This project is a Streamlit web application that utilizes Google's Generative AI to extract information from invoice images based on user-provided prompts. It demonstrates the use of generative models for understanding and processing invoice data.
- Image Upload: Users can upload invoice images in JPG, PNG, or JPEG format.
- Prompt Input: Users can provide prompts in text format to guide the extraction process.
- Generative AI Integration: Utilizes Google's Generative AI to analyze images and generate responses.
- Multi-Language Support: Capable of providing responses in multiple languages based on the input prompt.
To run this project locally, follow these steps:
-
Clone the repository:
git clone https://github.com/your_username/multilanguage-invoice-extractor.git cd multilanguage-invoice-extractor
-
Set up Python environment (recommended using Anaconda):
conda create --name invoice python=3.8 conda activate invoice
-
Install dependencies:
pip install -r requirements.txt
-
Set up Google API Key:
-
Obtain a Google API Key with access to Generative AI (Gemini).
-
Create a
.env
file in the project root directory. -
Add your API key to the
.env
file:GOOGLE_API_KEY="your_api_key_here"
-
-
Run the Streamlit application:
streamlit run app.py
-
Access the application in your browser at
http://localhost:8501
.
- Upload an invoice image using the file uploader.
- Enter a prompt that describes what information you want from the invoice.
- Click the "Tell me about the invoice" button to generate and display the response.
- The response will be shown below the image, indicating the extracted information.
Here are some example prompts you can use:
You are an expert in understanding invoices.
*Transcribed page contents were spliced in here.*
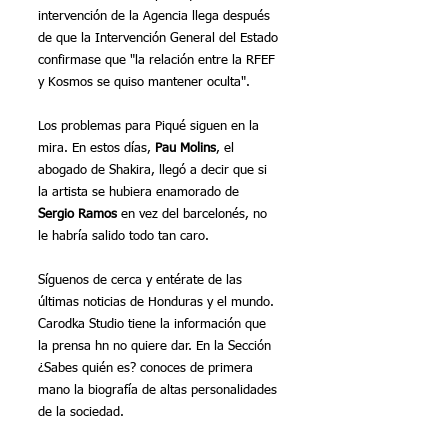
intervención de la Agencia llega después 
de que la Intervención General del Estado 
confirmase que "la relación entre la RFEF 
y Kosmos se quiso mantener oculta".
Los problemas para Piqué siguen en la 
mira. En estos días, 
Pau Molins
, el 
abogado de Shakira, llegó a decir que si 
la artista se hubiera enamorado de 
Sergio Ramos
 en vez del barcelonés, no 
le habría salido todo tan caro.
Síguenos de cerca y entérate de las 
últimas noticias de Honduras y el mundo. 
Carodka Studio tiene la información que 
la prensa hn no quiere dar. En la Sección 
¿Sabes quién es? conoces de primera 
mano la biografía de altas personalidades 
de la sociedad.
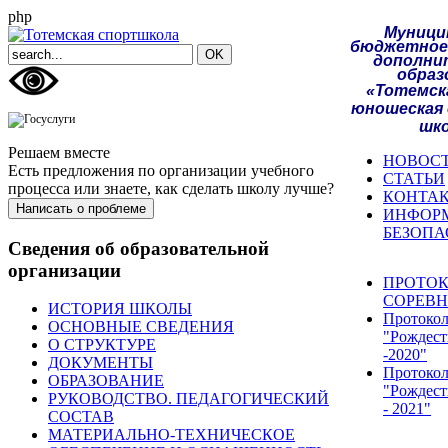
php
Муници
бюджетное
дополни
образ
«Тотемск
юношеская
шк
Решаем вместе
НОВОС
Есть предложения по организации учебного
СТАТЬИ
процесса или знаете, как сделать школу лучше?
КОНТА
Написать о проблеме
ИНФОР
БЕЗОПА
Сведения об образовательной
организации
ПРОТО
СОРЕВ
ИСТОРИЯ ШКОЛЫ
Протоко
ОСНОВНЫЕ СВЕДЕНИЯ
"Рождест
О СТРУКТУРЕ
-2020"
ДОКУМЕНТЫ
Протоко
ОБРАЗОВАНИЕ
"Рождест
РУКОВОДСТВО. ПЕДАГОГИЧЕСКИЙ
- 2021"
СОСТАВ
МАТЕРИАЛЬНО-ТЕХНИЧЕСКОЕ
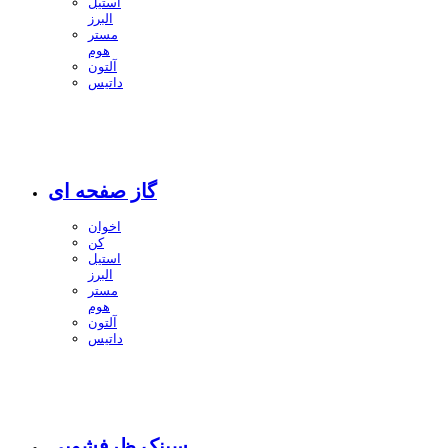
استیل
البرز
مستر
هوم
آلتون
داتیس
گاز صفحه ای
اخوان
کن
استیل
البرز
مستر
هوم
آلتون
داتیس
سینک ظرفشویی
You are provided with an image of an invoice and a prompt.
Extract the relevant information from the invoice image and generate a response that is relevant to the given prompt.
Contributions are welcome! If you find any issues or have suggestions for improvements, please feel free to open an issue or create a pull request.
This project is licensed under the MIT License - see the LICENSE file for details.